Laut dem jüngsten Report der IEA, beläuft sich die globale Ölnachfrage im vierten Quartal 2016 auf 96,9 Millionen Barrel pro Tag.

Zum Vergleich: Die U.S. Shale-Produktion, die in 2015 bei 4,9 Millionen Barrel pro Tag ihren Höhepunkt erreichte, wird laut EIA bis Ende des nächsten Jahres auf 4,2 Millionen Barrel pro Tag zurückgehen.

Das bedeutet, dass die U.S. Shale-Produktion Ende 2017 nur etwa lächerliche 4 Prozent des globalen Ölbedarfs abdecken wird. Und auch in ferner Zukunft, werden die USA im globalen Ölmarkt ein Leichtgewicht bleiben. So erwartet selbst die überoptimistische US-Energiebehörde EIA, dass die Shale-Oil-Produktion bis 2020 erneut auf rund 5 Millionen Barrel pro Tag ansteigen wird und über die nächsten 20 Jahre maximal in Richtung 7 Millionen Barrel pro Tag klettert.


Öl-Discoveries auf 70-Jahres-Tief: Preisanstieg unvermeidlich!

Die Welt verbrennt täglich knapp 97 Millionen Barrel pro Tag oder rund 35 Milliarden Barrel pro Jahr. Zum Vergleich: In 2015 entdeckte die Ölindustrie gerade einmal 2,7 Milliarden Barrel an neuem Angebot, ein winziger Anteil des jährlichen Durchschnitts über die letzten 50 Jahre. Laut Wood Mackenzie, entsprechen die neuen Discoveries vom letzten Jahr, rückblickend bis 1960, nur etwa einem Zehntel des jährlichen Durchschnitts.

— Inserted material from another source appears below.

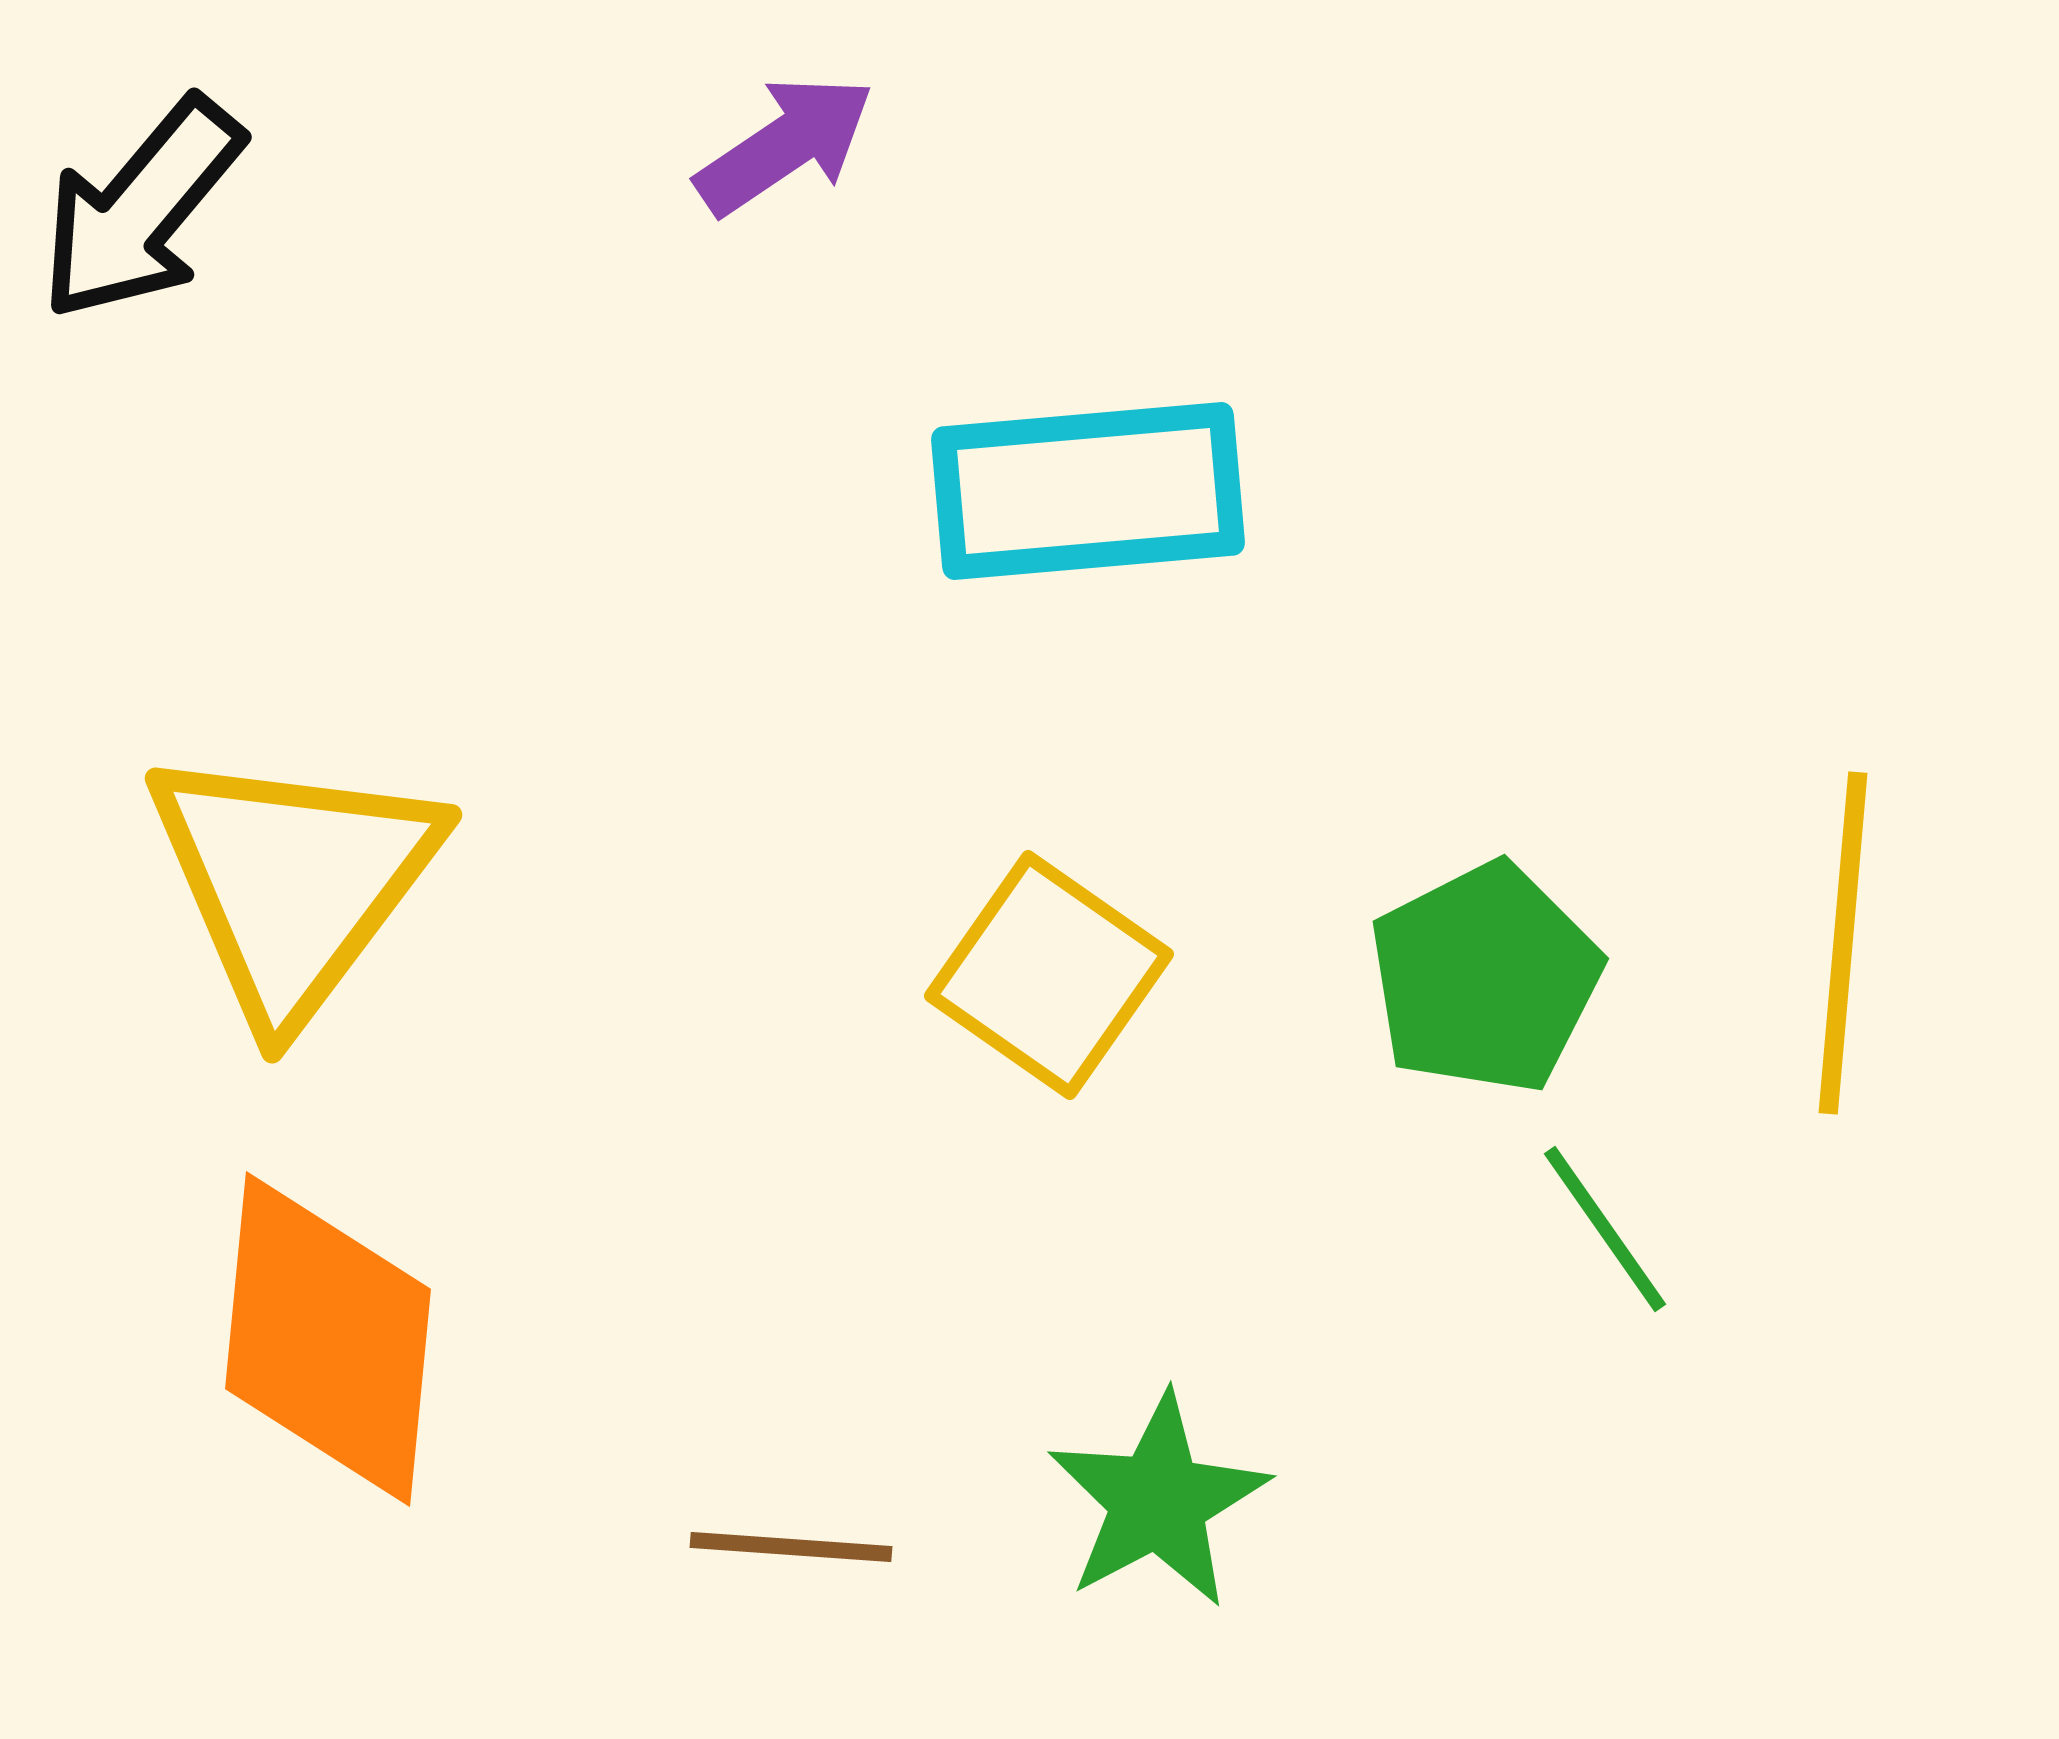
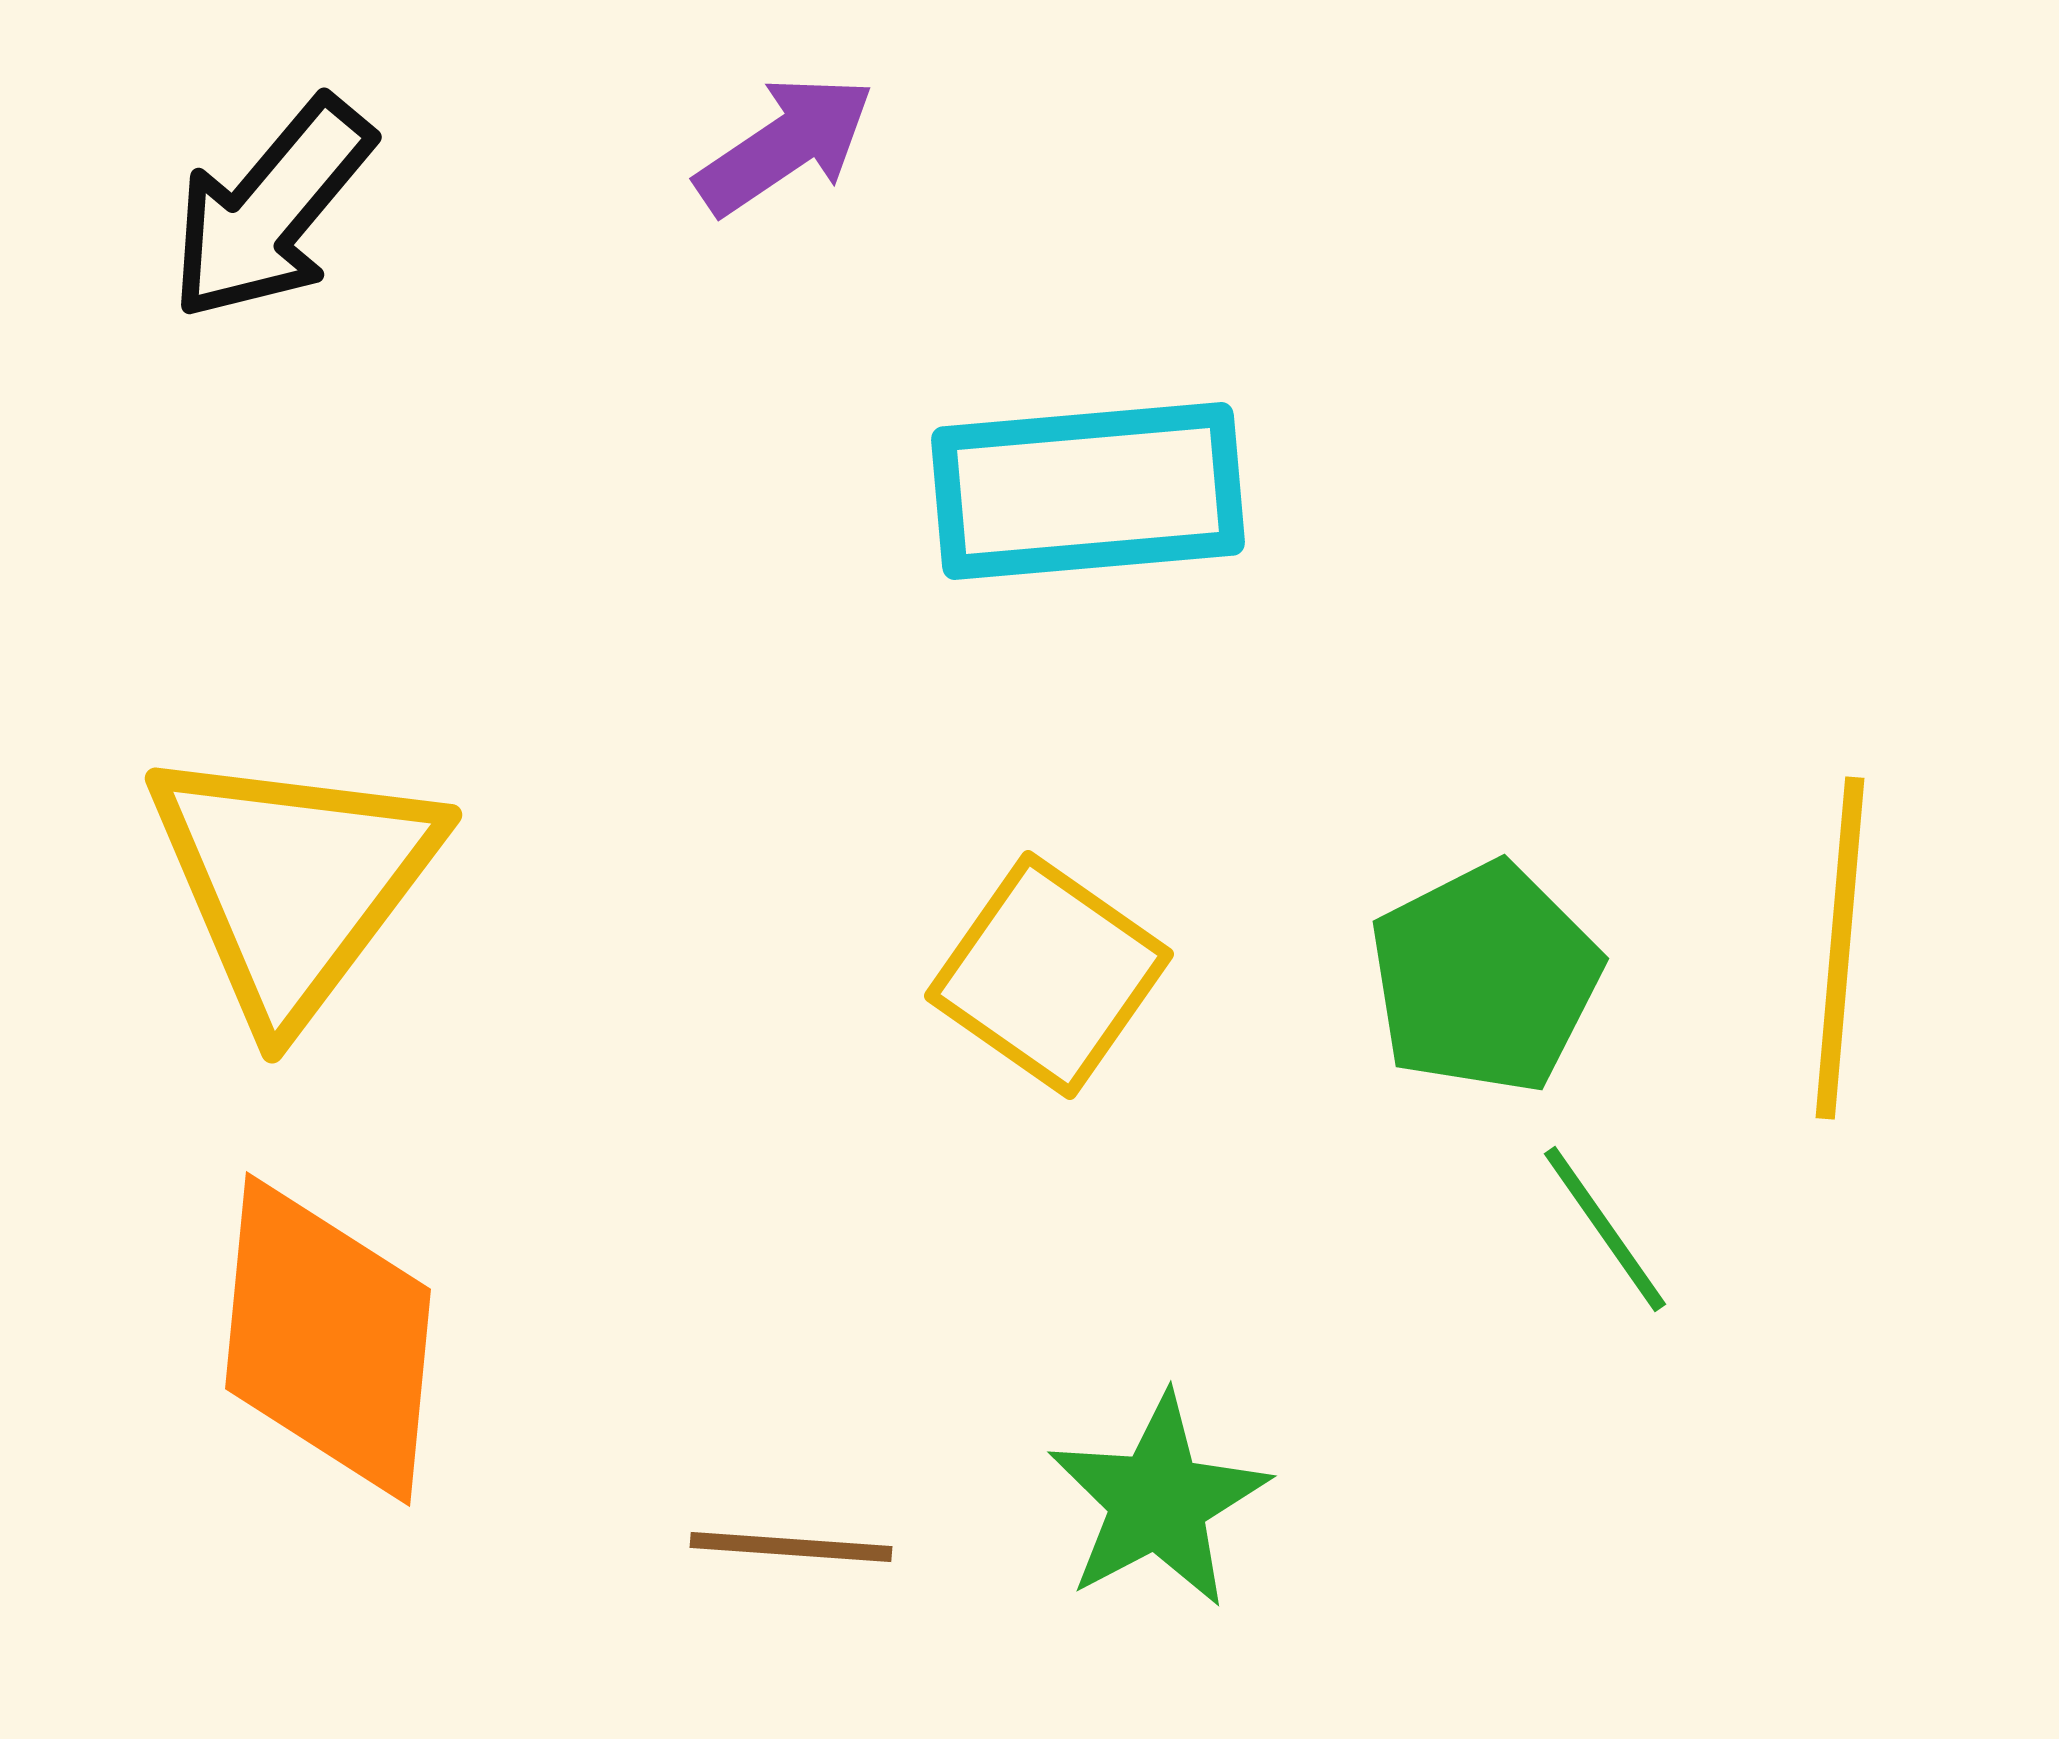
black arrow: moved 130 px right
yellow line: moved 3 px left, 5 px down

Noch schockierender ist die Tatsache, dass in 2015 die geringsten Ölvorkommen seit 1947 entdeckt wurden. Und angesichts der massiven Kapitalkürzungen ist die Ölindustrie auf bestem Weg, in 2016 noch weniger zu entdecken. Per Ende Juli, beliefen sich die neuen Discoveries der globalen Ölindustrie auf gerade einmal 736 Millionen Barrel.

Aus einer weiteren Studie der norwegischen Beratungsfirma Rystad Energy geht hervor, dass die Ölindustrie weit davon entfernt ist, die produzierten Barrels durch neue Reserven zu ersetzen. Demnach wird in 2016 von 20 produzierten Barrel Öl, allenfalls nur eines durch neue Entdeckungen ersetzt.

Wie Wood Mackenzie vor ein paar Monaten herausfand, belaufen sich die Kürzungen der Ölindustrie für die Zeitspanne zwischen 2015 und 2020 auf rund 1 Billion Dollar. Noch zeigt sich kein allzu großer Effekt auf der Angebotsseite, doch die unvermeidlichen Konsequenzen sind nur eine Frage der Zeit. Laut Rystad Energy, werden bestehende Ölfelder in diesem Jahr um circa 3,3 Millionen Barrel/Tag schrumpfen, während neue Ölfelder, die ans Netz gehen, immerhin noch 3 Millionen Barrel/Tag in 2016 hinzufügen.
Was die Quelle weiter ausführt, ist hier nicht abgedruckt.